A 25 ans, ce Français explore le marché australien de l'hydrogène pour John Cockerill
L'Australie veut rattraper son retard dans l'hydrogène vert. John Cockerill aimerait donc livrer des électrolyseurs sur ce marché.
- Publié le 25-10-2023 à 08h05
- Mis à jour le 27-10-2023 à 03h33

Alexis Guerriot, 25 ans, vit sa toute première expérience professionnelle. Ce Français a été recruté par John Cockerill, le fleuron industriel wallon, pour prospecter le marché australien. Présent à Sydney depuis sept mois, il a été engagé sous le statut VIE (volontariat international en entreprise), un statut qui favorise le départ de jeunes à l'étranger. "Ce statut VIE, octroyé par la France, est aussi ouvert aux jeunes issus d'autres pays européens, pour autant que l'entreprise ait un lien avec la France", explique-t-il. Or John Cockerill est aussi présent en France.
Beaucoup de jeunes expatriés seraient engagés sous ce statut en Australie et ailleurs, ce qui leur permet d'accéder plus facilement à une expérience professionnelle à l'étranger.
La mission confiée par John Cockerill à Alexis Guerriot consiste à trouver des acheteurs internationaux pour ses électrolyseurs. L'entreprise, basée à Seraing, est un des leaders mondiaux de la fabrication de ces machines, utilisées pour produire de l'hydrogène. Pour rappel, l'électrolyseur casse une molécule d'eau, pour la transformer en oxygène et en hydrogène. L'hydrogène est "labellisé" vert si l'électricité alimentant l'électrolyseur est d'origine renouvelable. L'hydrogène vert est considéré comme un moyen de décarboner certains secteurs industriels comme la production d'engrais et d'acier, qui dépend aujourd'hui des énergies fossiles.
L'Australie veut rattraper son retard
"Nous avons de grandes ambitions sur le marché australien, confie Alexis Guerriot. Le gouvernement local veut rattraper le retard de l'Australie dans l'hydrogène vert. Il a donc débloqué une enveloppe de 2 milliards de dollars pour soutenir la filière".
Selon l'Agence belge du commerce extérieur, l'Australie ambitionne d'exporter plus de 3 millions de tonnes d'hydrogène par an, à partir de 2040. "L'Australie devrait exporter vers la Corée du Sud et le Japon, précise Alexis Guerriot.

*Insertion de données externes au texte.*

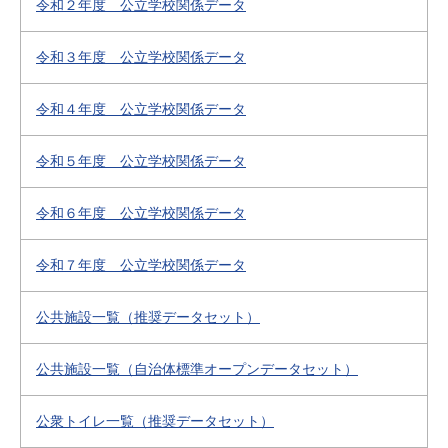
令和２年度 公立学校関係データ
令和３年度 公立学校関係データ
令和４年度 公立学校関係データ
令和５年度 公立学校関係データ
令和６年度 公立学校関係データ
令和７年度 公立学校関係データ
公共施設一覧（推奨データセット）
公共施設一覧（自治体標準オープンデータセット）
公衆トイレ一覧（推奨データセット）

Ces pays sont encore très dépendants des combustibles fossiles venant du Moyen-Orient. Très densément peuplés, ils n'ont pas beaucoup d'espace pour produire eux-mêmes leur hydrogène vert".
Quels sont les plans de l'entreprise liégeoise sur le marché australien ? "A long terme, notre ambition est d'ouvrir une usine d'assemblage d'électrolyseurs en Australie", précise Alexis Guerriot. Les clients potentiels sont de gros acteurs internationaux, comme TotalEnergies, Engie, BP…
Une fois livrés par l'entreprise wallonne, les électrolyseurs seraient installés soit dans le Queensland, à l'est du pays, soit en Australie-Occidentale, à l'ouest du pays. L'idée est de les connecter à des panneaux photovoltaïques, dans des régions fortement ensoleillées. En effet, pour faire pression sur les coûts de l'hydrogène vert, il faut avoir accès à de l'électricité bon marché.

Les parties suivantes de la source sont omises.